The study describes the removal of fluoride from drinking water using modified immobilized activated alumina (MIAA) prepared by sol-gel method. The modification was done by adding a specific amount of alum during the sol formation step. The fluoride removal efficiency of MIAA was 1.35 times higher as compared to normal immobilized activated alumina. A batch adsorption study was performed as a function of adsorbent dose, contact time, stirring rate, and initial fluoride concentration. More than 90% removal of fluoride was achieved within 60 minutes of contact time. The adsorption potential of MIAA was compared with activated charcoal which showed that the removal efficiency was about 10% more than the activated charcoal. Both the Langmuir and Freundlich adsorption isotherms fitted well for the fluoride adsorption on MIAA with the regression coefficient R2 of 0.99 and 0.98, respectively.
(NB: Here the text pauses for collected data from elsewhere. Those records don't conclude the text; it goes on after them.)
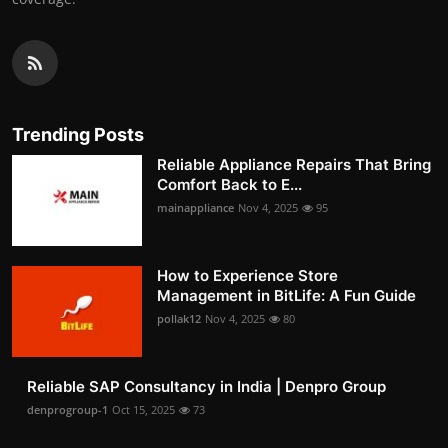
Trending Posts
Reliable Appliance Repairs That Bring
Comfort Back to E...
mainappliance
Nov 4, 2025
95
How to Experience Store
Management in BitLife: A Fun Guide
pollak12
Nov 4, 2025
80
Reliable SAP Consultancy in India | Denpro Group
denprogroup-1
Oct 15, 2025
73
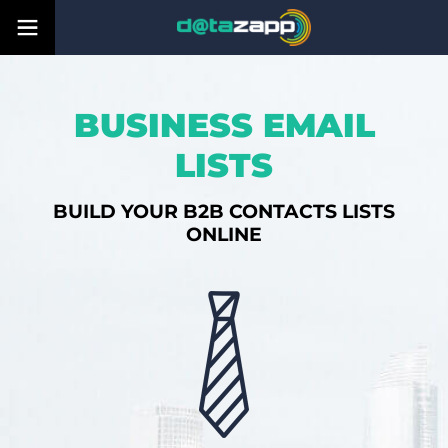
BUSINESS EMAIL
LISTS
BUILD YOUR B2B CONTACTS LISTS
ONLINE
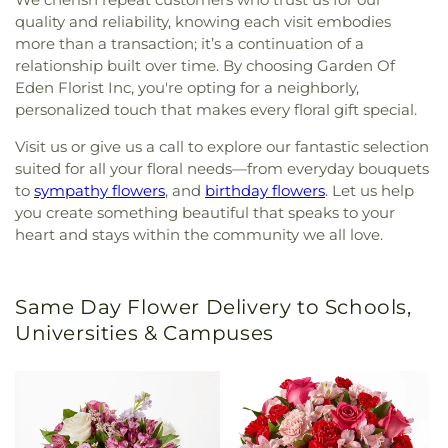
quality and reliability, knowing each visit embodies
more than a transaction; it’s a continuation of a
relationship built over time. By choosing Garden Of
Eden Florist Inc, you're opting for a neighborly,
personalized touch that makes every floral gift special.
Visit us or give us a call to explore our fantastic selection
suited for all your floral needs—from everyday bouquets
to
sympathy flowers
, and
birthday flowers
. Let us help
you create something beautiful that speaks to your
heart and stays within the community we all love.
Same Day Flower Delivery to Schools,
Universities & Campuses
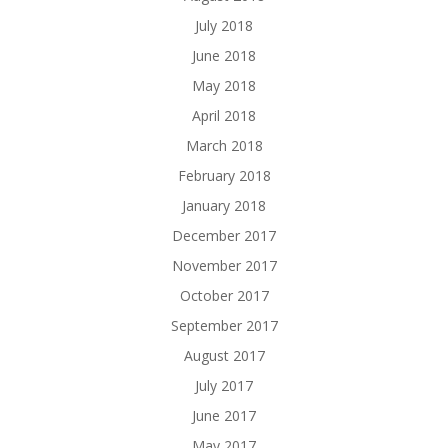
July 2018
June 2018
May 2018
April 2018
March 2018
February 2018
January 2018
December 2017
November 2017
October 2017
September 2017
August 2017
July 2017
June 2017
May 2017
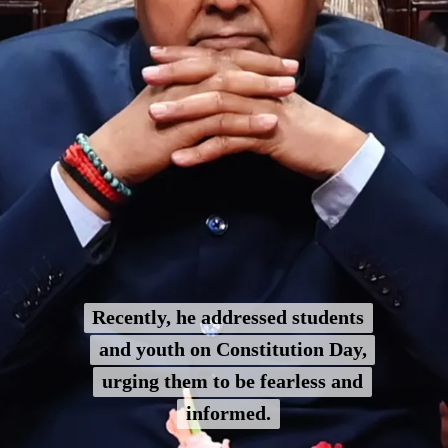
Recently, he addressed students
Recently, he addressed students
and youth on Constitution Day,
and youth on Constitution Day,
urging them to be fearless and
urging them to be fearless and
informed.
informed.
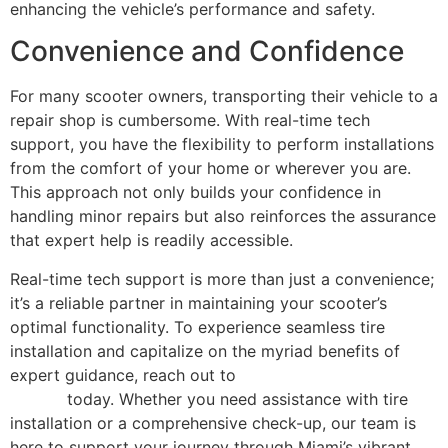
enhancing the vehicle’s performance and safety.
Convenience and Confidence
For many scooter owners, transporting their vehicle to a
repair shop is cumbersome. With real-time tech
support, you have the flexibility to perform installations
from the comfort of your home or wherever you are.
This approach not only builds your confidence in
handling minor repairs but also reinforces the assurance
that expert help is readily accessible.
Real-time tech support is more than just a convenience;
it’s a reliable partner in maintaining your scooter’s
optimal functionality. To experience seamless tire
installation and capitalize on the myriad benefits of
expert guidance, reach out to
contact Scooter Repair
Florida
today. Whether you need assistance with tire
installation or a comprehensive check-up, our team is
here to support your journey through Miami’s vibrant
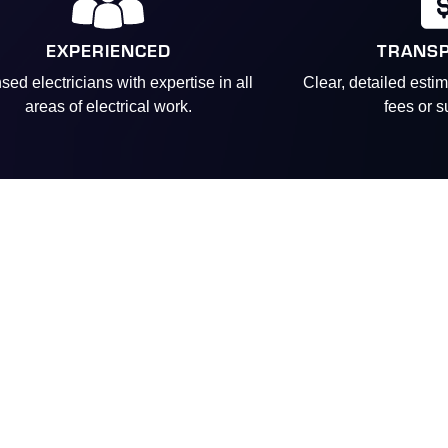
EXPERIENCED
TRANS
sed electricians with expertise in all
Clear, detailed esti
areas of electrical work.
fees or s
Real
“Vincent is always fr
“
We have used Sentry
“I received terrific
“
I had a relatively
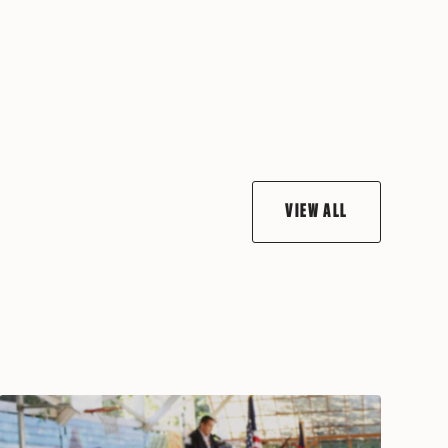
VIEW ALL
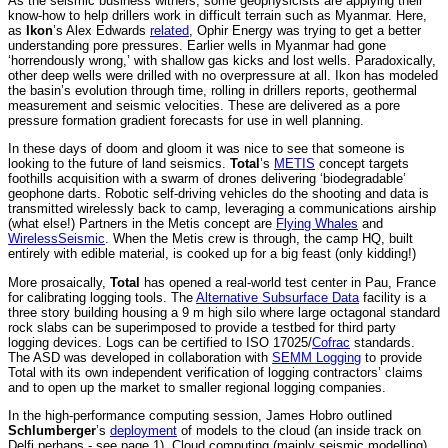
As the seismic business withers, some geophysicists are applying their
know-how to help drillers work in difficult terrain such as Myanmar. Here,
as
Ikon
’s Alex Edwards
related
, Ophir Energy was trying to get a better
understanding pore pressures. Earlier wells in Myanmar had gone
‘horrendously wrong,’ with shallow gas kicks and lost wells. Paradoxically,
other deep wells were drilled with no overpressure at all. Ikon has modeled
the basin’s evolution through time, rolling in drillers reports, geothermal
measurement and seismic velocities. These are delivered as a pore
pressure formation gradient forecasts for use in well planning.
In these days of doom and gloom it was nice to see that someone is
looking to the future of land seismics.
Total
’s
METIS
concept targets
foothills acquisition with a swarm of drones delivering ‘biodegradable’
geophone darts. Robotic self-driving vehicles do the shooting and data is
transmitted wirelessly back to camp, leveraging a communications airship
(what else!) Partners in the Metis concept are
Flying Whales
and
WirelessSeismic
. When the Metis crew is through, the camp HQ, built
entirely with edible material, is cooked up for a big feast (only kidding!)
More prosaically,
Total
has opened a real-world test center in Pau, France
for calibrating logging tools. The
Alternative Subsurface Data
facility is a
three story building housing a 9 m high silo where large octagonal standard
rock slabs can be superimposed to provide a testbed for third party
logging devices. Logs can be certified to ISO 17025/
Cofrac
standards.
The ASD was developed in collaboration with
SEMM Logging
to provide
Total with its own independent verification of logging contractors’ claims
and to open up the market to smaller regional logging companies.
In the high-performance computing session, James Hobro outlined
Schlumberger
’s
deployment
of models to the cloud (an inside track on
Delfi perhaps - see page 1). Cloud computing (mainly seismic modelling)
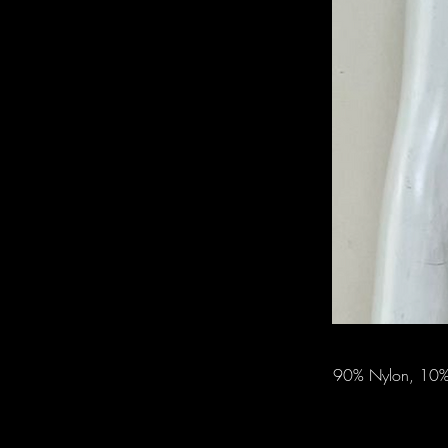
90% Nylon, 10% 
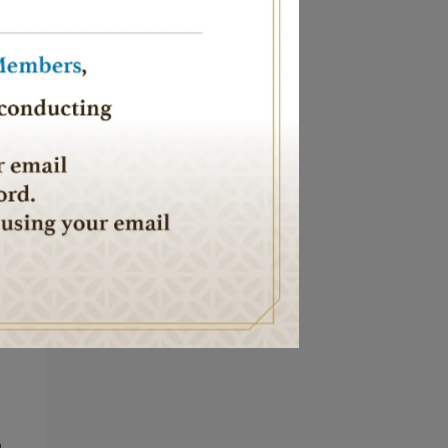
nd
 we
or
n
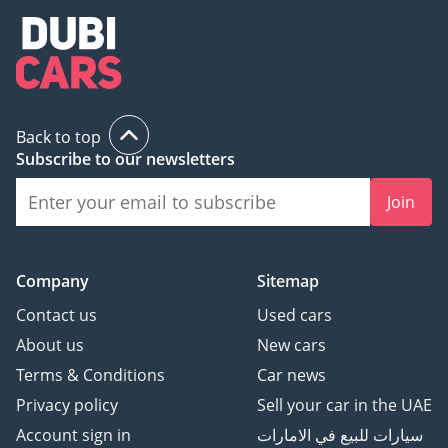
Back to top
Subscribe to our newsletters
Join
Company
Sitemap
Contact us
Used cars
About us
New cars
Terms & Conditions
Car news
Privacy policy
Sell your car in the UAE
Account sign in
سيارات للبيع في الامارات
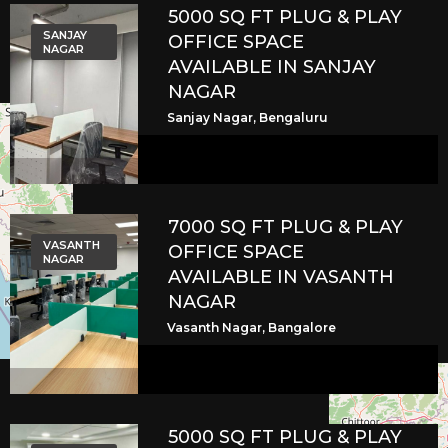
5000 SQ FT PLUG & PLAY
SANJAY
OFFICE SPACE
NAGAR
AVAILABLE IN SANJAY
NAGAR
Sanjay Nagar, Bengaluru
7000 SQ FT PLUG & PLAY
VASANTH
OFFICE SPACE
NAGAR
AVAILABLE IN VASANTH
NAGAR
Vasanth Nagar, Bangalore
5000 SQ FT PLUG & PLAY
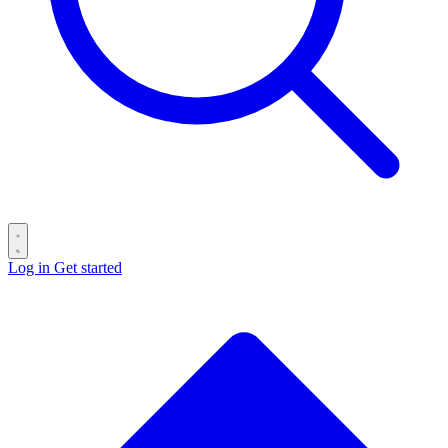
Log in
Get started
MIAA can both be regenerated thermally and chemically. Adsorption experiments using MIAA were employed on real drinking water samples from a fluoride affected area. The study showed that modified immobilized activated alumina is an effective adsorbent for fluoride removal.
Fluoride is present in ground water coming either from natural sources like weathering and volcanic processes or from wastewater of industries like fertilizer, glass, ceramic, brick, iron works, and electroplating . Fluoride has both beneficial and harmful effects on the human health depending upon its level. Among the beneficial effects of fluoride in human body, strengthening of bones and prevention from tooth decay are significant. The permissible limit of fluoride in drinking water is 1.5 mg/L according to the National Standards for Drinking Water Quality of Pakistan  and the World Health Organization . Above this limit, fluoride can lead to various diseases such as skeletal and dental fluorosis, brittle bones, cancer, infertility, brain damage, Alzheimer’s syndrome, and thyroid disorder .
The United Nations Environmental Program (UNEP) estimates that the numbers of individuals affected by fluorosis are in the tens of millions across 25 countries in both developed and developing nations . A number of such cases have been identified in Pakistan where people suffered from harmful diseases due to industrial discharge of fluorides. In July 2000, a tragic situation was reported in Manga Mandi area (near Lahore, Punjab) where level of fluoride reached up to 20 mg/L in drinking water that led to the bone and teeth deformities in local people
The techniques available for defluoridation include coagulation-precipitation, membrane process, ion exchange, and adsorption processes. Although coagulation-precipitation (also known as Nalgonda technique) is an effective and cheap method but its main disadvantage is the generation of harmful waste products. The membrane process is mainly the reverse osmosis technique but it requires high maintenance cost due to fouling, scaling, and degradation of membrane. Similarly, the ion exchange process is very costly . The adsorption method is considered more appropriate for defluoridation due to its simplicity, effectiveness, and economic viability .
The important adsorbents that have been tested for the fluoride removal include activated alumina , activated charcoal , zeolite , biosorbents , and nanosorbents . Activated charcoal is considered as a universal adsorbent because of its applications and viability. Tembhurkar and Dongre studied the removal of fluoride using activated charcoal . Activated alumina is also an efficient adsorbent for fluoride removal from drinking water but it has limited regeneration capacity and slow rate of adsorption .
Several studies have been conducted to increase the efficiency of activated alumina for defluoridation. In a study, alum impregnated activated alumina was used to remove fluoride from drinking water with the removal efficiency of 99% at pH 6.5 . Similarly, another study reports the adsorption equilibrium and kinetics of fluoride removal using sol-gel-derived activated alumina adsorbent . In this study, calcium oxide and manganese oxide coating were done on sol-gel-derived activated alumina to enhance its fluoride removal efficiency.
The main challenge encountered during the adoption studies is the separation of adsorbent after use from water samples. Generally, filtration is employed for the separation of powdered adsorbents. The aim of the present study was to prepare an immobilized adsorbent in the form of granules that could easily be separated from water without undergoing filtration and centrifugation processes. For this purpose, sol-gel method has been adopted  to prepare immobilized activated alumina with uniform surface properties. The immobilized activated alumina has further been modified by adding alum to enhance its adsorption capabilities. The modified immobilized activated alumina (MIAA) was tested for the treatment of water from fluoride affected Manga Mandi area (near Lahore, Pakistan).